The highlight was learning that a Far Eastern news organization had a newly arrived reporter in the area sitting at a traffic light at the top of a steep hill. He put the transmission into “N” for No Go and had no understanding about why he and his car were magically sent down the hill at high speed to broadside one of our vehicles. That team was out of action until an interpreter could be found. One of our Agents in the car spoke Mandarin, but the driver was Japanese. That further complicated things, and we had one set of “hounds” out of commission. The terms in surveillance are “hounds” for those conducting the surveillance. The target is the “rabbit.”
I was running the exercise but was not the senior-most person among the hounds. One person, senior to me, got bored sitting and waiting for the rabbit to come back by after turning around – I mean, who does Bill think he is deciding the guy will turn around and come back this way? – so he went hunting to get back in the game. That’s how we missed the rabbit coming right by where he had been.
Fortunately, another team was backing up the guy who couldn’t follow orders and picked him up. We tailed him, running parallel on side streets, and caught up with him at what we expected his destination to be – a large electronics outlet. At the debriefing we learned that he thought he had fooled us because where he parked, he might have been going elsewhere. But he wasn’t. And, had this been in Eastern Europe, the electronics store would have been swarmed and torn apart looking for the dead drop device he had planted there.
I had access to every Army counterintelligence organization east of the Mississippi and began picking up some grumblings. There was significant discontent among the ranks that many of their skills were atrophying. They were particularly concerned with surveillance, analysis and reporting. So, I visited the Army’s Training and Doctrine Command along with the Intelligence School and proposed a skills refresher training program. It didn’t take long to put together. The Army Division at Fort Stewart, Georgia, first requested we go there. I was the rabbit, there were a couple of controllers, otherwise everyone else was a hound.
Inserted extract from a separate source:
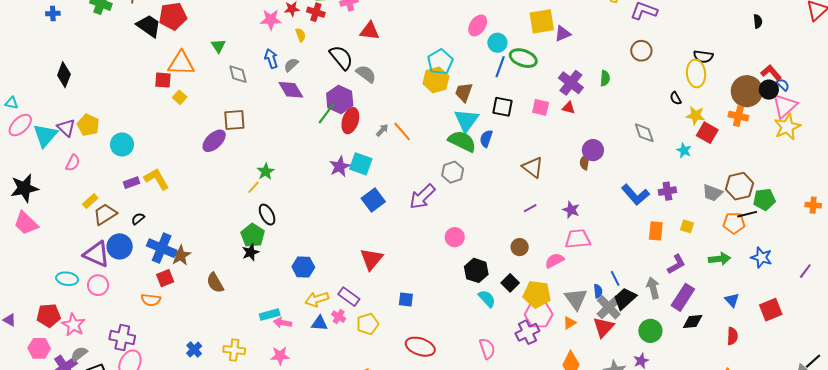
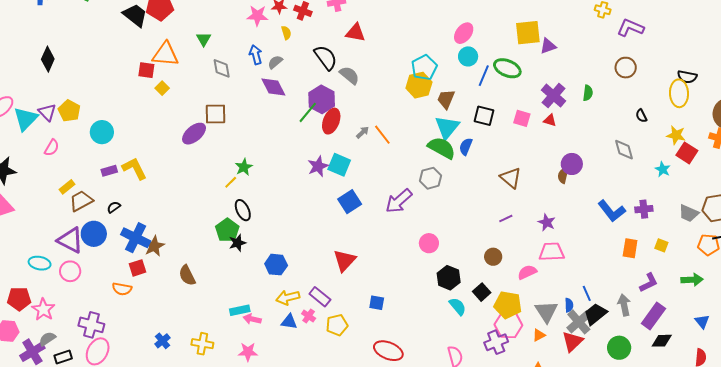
cyan circle: (497, 43) -> (468, 56), moved
black semicircle: (676, 98) -> (641, 116), moved
black star: (251, 252) -> (237, 243), moved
At one point I took a countersurveillance route through a cemetery and left a flower at a hundred-fifty-year-old grave. Nobody took notice that I left a “Get Well Soon” card with the flower. I stopped in a bar just out of town and five or six hounds followed me in. There were half a dozen ladies present who were entrepreneurs, each with a memorized list of services. I spoke with one and pointed out a hound, gave her $20, and asked her to take him out on the dance floor and begin undressing him.
She did so, and as the whole team was cheering her on, I got up and left. We had given the hounds a biography of the rabbit, and when they lost me, they consulted the biography and decided where I was most likely to be. They found me based on that. It was fun all around. Well, mostly.
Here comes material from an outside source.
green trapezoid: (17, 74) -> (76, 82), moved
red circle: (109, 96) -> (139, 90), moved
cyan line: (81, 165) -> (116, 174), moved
I was staying in a cheap motel, and the activity around me aroused the suspicion of a local drug gang. One of the gang members followed me into my room. The local police, with whom we had coordinated when setting up the exercise wound up in a gun battle with therm. A fun time was had by all.
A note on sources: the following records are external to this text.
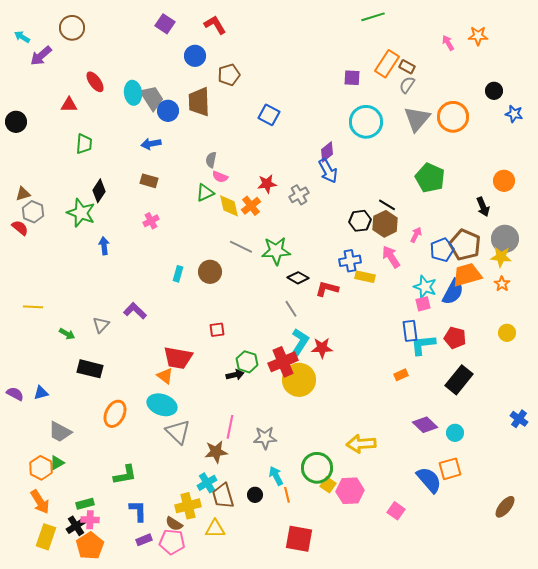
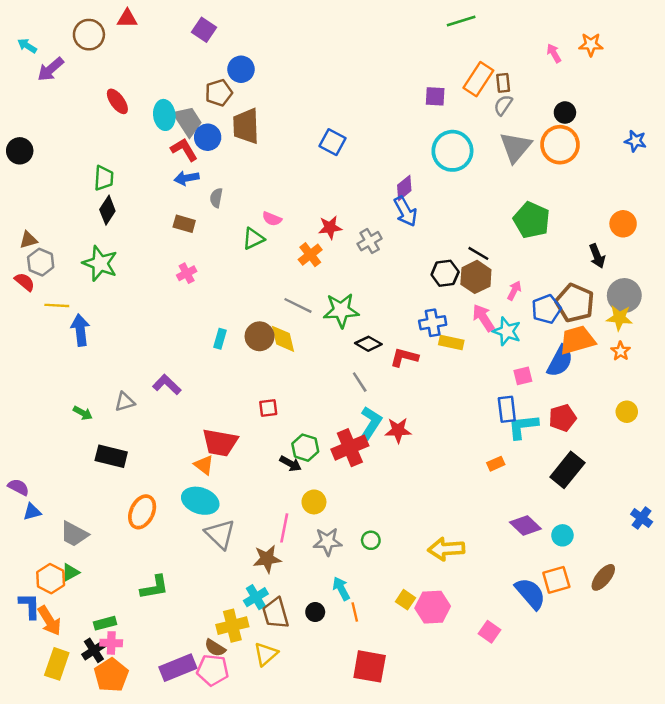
red L-shape: (215, 25) -> (184, 150), moved
brown rectangle: (407, 67) -> (503, 83), turned 56
brown pentagon: (229, 75) -> (219, 93), moved
black circle: (494, 91) -> (565, 113), moved
red triangle: (69, 105) -> (127, 19), moved
gray semicircle: (211, 160) -> (216, 198), moved
black diamond: (99, 191) -> (107, 210), moved
yellow diamond: (229, 206) -> (283, 339), moved
blue arrow: (104, 246) -> (80, 330), moved, size x1.4
cyan star: (425, 287) -> (507, 331), moved
yellow line: (33, 307) -> (57, 305), moved
gray triangle: (101, 325) -> (125, 402), turned 30
red pentagon: (455, 338) -> (562, 418), turned -30
black arrow: (235, 375) -> (290, 464), turned 42
yellow circle: (299, 380) -> (314, 502), moved, size x0.6
blue triangle: (41, 393) -> (32, 512), moved
green circle: (317, 468) -> (371, 540), moved, size x0.5
brown ellipse: (505, 507) -> (603, 577), moved
blue L-shape: (138, 511) -> (30, 606), moved
yellow triangle: (215, 529) -> (266, 654), turned -40
purple rectangle: (144, 540) -> (178, 668), size x1.8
We wound up traveling the country and presenting the training more than half a dozen times. A second training team was put together by the battalion handling the Western half of the country.
Poindexter, Ollie and Me
Eventually I was pulled into a secret program, and wound up working for the National Security Advisor, John Poindexter. One of my coworkers was Ollie North, a blowhard. He told me one day he wanted to introduce me to someone he thought I would like. Turned out to be my brother-in-law, a senior guy at NSA who was the NSA rep to one of the multiple secret squirrel organizations in the basement of the Pentagon. I noticed Dave Major sitting in the corner and let Ollie run his mouth. Dave was an FBI Agent. Wasn’t long after that he was testifying before Congress.
I was tasked with finding a way to destroy the Soviet Union economically. That turned out to be relatively easy. There’s not much I can say about what I did; most of it is still classified.
During that period, I got to go to Germany to play in the woods, to Fort Sill to learn everything I ever wanted to know about Artillery but was afraid to ask; to a tropical atoll where I was chased up a palm tree by a feral pig; and kidnapped once again.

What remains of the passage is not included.